To do: Instruction for the entries below: return the part that opens with the line containing "nuestros partners de" and closes with the line containing "Les modalités de vote", exactly, and no pictures.

BEGIN Available data

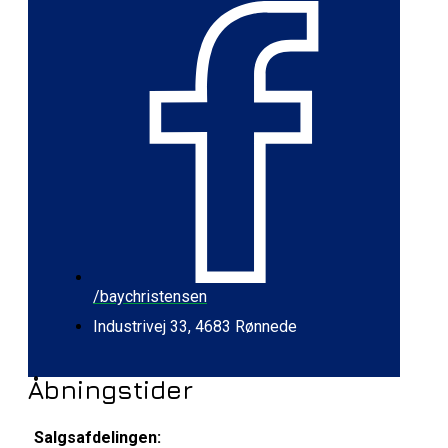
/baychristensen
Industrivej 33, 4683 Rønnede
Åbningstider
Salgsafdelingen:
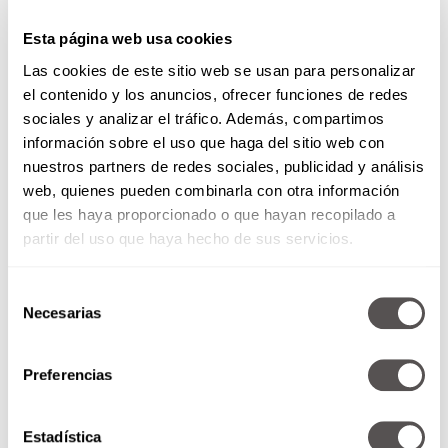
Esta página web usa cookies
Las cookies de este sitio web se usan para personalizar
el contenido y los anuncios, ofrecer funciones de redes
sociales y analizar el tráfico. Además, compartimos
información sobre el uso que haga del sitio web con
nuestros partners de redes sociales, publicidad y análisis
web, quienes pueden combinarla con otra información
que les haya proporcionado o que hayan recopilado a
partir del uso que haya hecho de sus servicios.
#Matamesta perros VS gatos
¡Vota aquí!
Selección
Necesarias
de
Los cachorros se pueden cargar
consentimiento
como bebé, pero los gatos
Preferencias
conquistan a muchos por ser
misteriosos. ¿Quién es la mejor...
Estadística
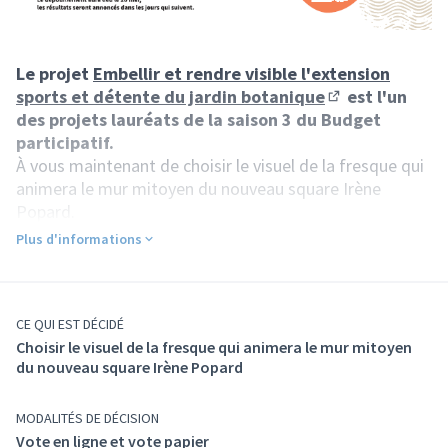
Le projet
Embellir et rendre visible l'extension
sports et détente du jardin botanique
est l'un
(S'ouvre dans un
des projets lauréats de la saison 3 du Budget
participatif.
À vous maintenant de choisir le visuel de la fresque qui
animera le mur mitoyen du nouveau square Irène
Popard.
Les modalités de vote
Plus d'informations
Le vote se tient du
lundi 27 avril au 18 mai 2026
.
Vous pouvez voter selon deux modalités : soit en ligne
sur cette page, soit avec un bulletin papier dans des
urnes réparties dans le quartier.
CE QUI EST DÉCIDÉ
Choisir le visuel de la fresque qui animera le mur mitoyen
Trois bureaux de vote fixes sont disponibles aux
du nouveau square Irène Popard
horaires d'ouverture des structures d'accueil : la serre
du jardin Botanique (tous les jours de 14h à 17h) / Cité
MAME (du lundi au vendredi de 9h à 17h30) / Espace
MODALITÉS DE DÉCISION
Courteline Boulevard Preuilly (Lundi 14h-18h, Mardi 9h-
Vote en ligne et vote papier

END Available data
BEGIN Available data

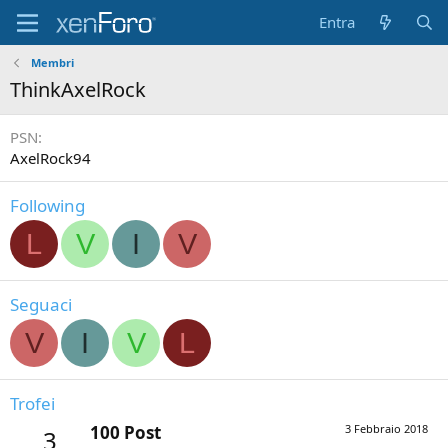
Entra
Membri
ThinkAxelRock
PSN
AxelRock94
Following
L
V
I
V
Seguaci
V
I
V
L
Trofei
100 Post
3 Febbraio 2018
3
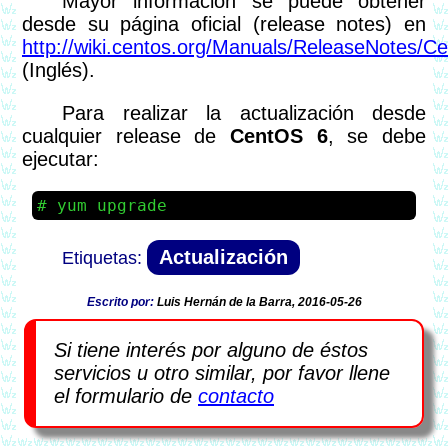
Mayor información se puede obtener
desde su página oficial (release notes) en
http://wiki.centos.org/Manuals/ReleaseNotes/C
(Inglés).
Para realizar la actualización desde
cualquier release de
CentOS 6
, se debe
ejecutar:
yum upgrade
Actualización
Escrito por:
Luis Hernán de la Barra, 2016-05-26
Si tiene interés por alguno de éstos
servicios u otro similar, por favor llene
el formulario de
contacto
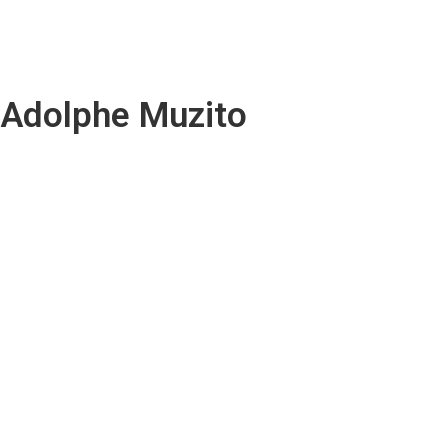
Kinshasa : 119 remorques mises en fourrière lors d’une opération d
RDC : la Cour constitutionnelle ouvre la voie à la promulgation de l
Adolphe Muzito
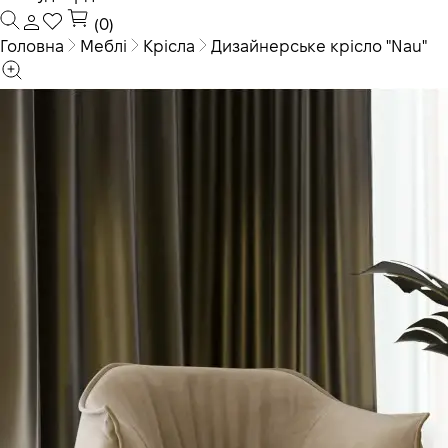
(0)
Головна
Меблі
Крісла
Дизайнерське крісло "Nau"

END Available data

Result:
nuestros partners de redes sociales, publicidad y análisis
web, quienes pueden combinarla con otra información
que les haya proporcionado o que hayan recopilado a
partir del uso que haya hecho de sus servicios.
#Matamesta perros VS gatos
¡Vota aquí!
Selección
Necesarias
de
Los cachorros se pueden cargar
consentimiento
como bebé, pero los gatos
Preferencias
conquistan a muchos por ser
misteriosos. ¿Quién es la mejor...
Estadística
Le projet
Embellir et rendre visible l'extension
sports et détente du jardin botanique
est l'un
(S'ouvre dans un
des projets lauréats de la saison 3 du Budget
participatif.
À vous maintenant de choisir le visuel de la fresque qui
animera le mur mitoyen du nouveau square Irène
Popard.
Les modalités de vote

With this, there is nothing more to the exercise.